I went back and read your previous posts from February on this topic,
(as I mentioned earlier in this thread, I don't follow SPDX closely. I
mostly joined this thread (Kibo-like) when the term "FSF" came up).

However, having gotten fully caught up on your posts, I think your idea
is a useful one. In my work doing GPL compliance, I have often had
situations where a downstream company has violated and they never
actually had clear clauses in their contract with upstream about what
would happen if a FLOSS license was violated. This has caused mass
confusion and made it more difficult to get the company into compliance.

In a few cases, there *were* clearly developed clauses like the ones you
mention, and it did indeed facilitate more easy work getting to compliance
on the product.

So, I'm thus supportive of your effort to
promulgate these standardized clauses regarding use of FLOSS in
upstream/downstream contracts. Meanwhile, I wish I had a better
suggestion for you of where to talk about the idea....

RUFFIN, MICHEL (MICHEL) wrote at 08:14 (EDT):
what is your suggestion for me to try to standardize these FOSS
clauses. What organization? I have tried SPDX, I have been advised to
go to FSFE legal network.
... as others have suggested, FOSS Bazaar might be a good place.

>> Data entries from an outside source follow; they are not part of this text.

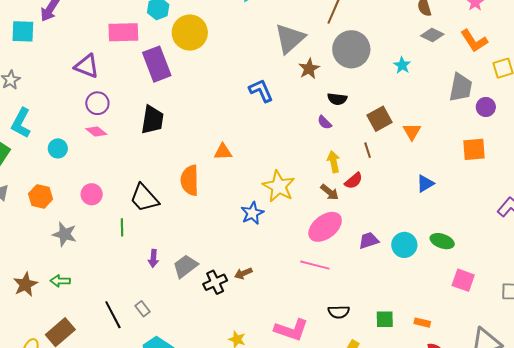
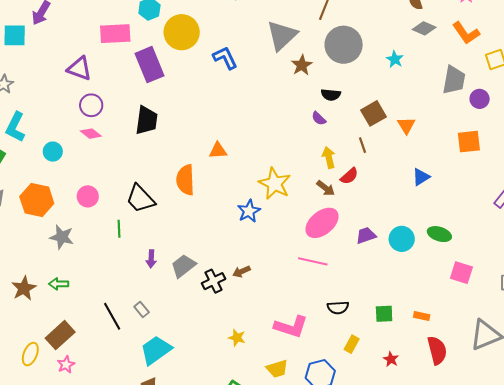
blue L-shape: (261, 91) -> (225, 58), moved
orange hexagon: (41, 196) -> (37, 200), size x1.4

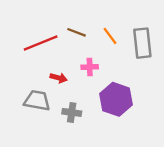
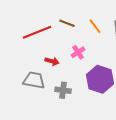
pink cross: (90, 67) -> (78, 52), turned -32

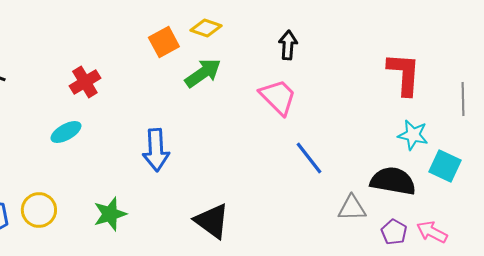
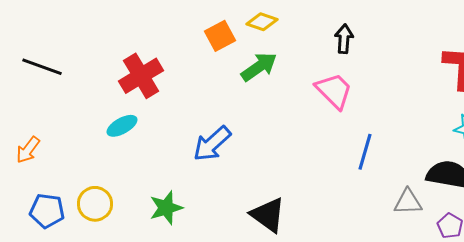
red cross: (85, 82) -> (141, 76), size x1.4
blue arrow: (156, 150) -> (212, 144), turned 51
blue line: (309, 158) -> (365, 152), turned 54

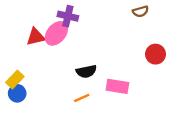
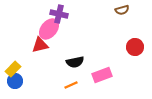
red triangle: (36, 37) -> (40, 45), moved
pink rectangle: (117, 86) -> (102, 75), turned -30

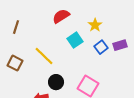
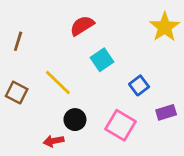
yellow star: (95, 25) -> (165, 27), moved, size x1.5
purple rectangle: (120, 45) -> (166, 112), moved
blue square: (101, 47) -> (139, 85), moved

I have join the FSFE legal network and I tried to get a reaction
without success except "that's interesting"
It sounds like in addition to my objections to ftf-legal, that there
were other issues: your description seems to indicate ftf-legal wasn't
that interested in this giving useful feedback and collaboration on the
issue!

Any suggestion of organization that would have a look?
There was once a forum called "open-bar", which is at:
https://www.open-bar.org/discussion.html but it's mostly defunct AFAICT.
The mailing lists disappeared a while back. The last email from I have
in my archives for <discuss-general@...> was Tuesday 18 Mar
2008.

Meanwhile, as part of the FOSDEM 2012 Legal and Policy track I
coordinated along with Tom Marble, Richard Fontana, and Karen Sandler,
we had some very brief discussions about creating a forum for discussion
that was open and available to all about these issues (like open bar
was). However, it's unclear if, as a community, we're at a "build it
and they would come" moment, so none of us from the FOSDEM 2012 track
have put effort in.

Thus, at the moment, I think FOSS Bazaar is probably the best place to
host this sort of discussion venue, so I think if you want an immediate
discussion about your specific topic, that's probably the place to
start.

Also, as a medium-term suggestion, I strongly recommend you propose a
talk for (a) the FOSDEM 2013 Legal & Policy track, or (b) LinuxCon
(sadly, North America CFP just closed), or (c) at the 2013 Linux
Collaboration Summit Legal Track (which Richard Fontana & I will
co-chair) about the topic. Speaking about the topic at conferences is a
great way to get interest and feedback.

Long term, as a community, it'd be good to solve this general issue: the
fora that exist for Legal, Licensing and Policy issues in Free Software
are scattered across many different places, and some of the primary ones
are closed clubs. I've been witnessing the problem for years and I
don't have a good solution to propose to solve it.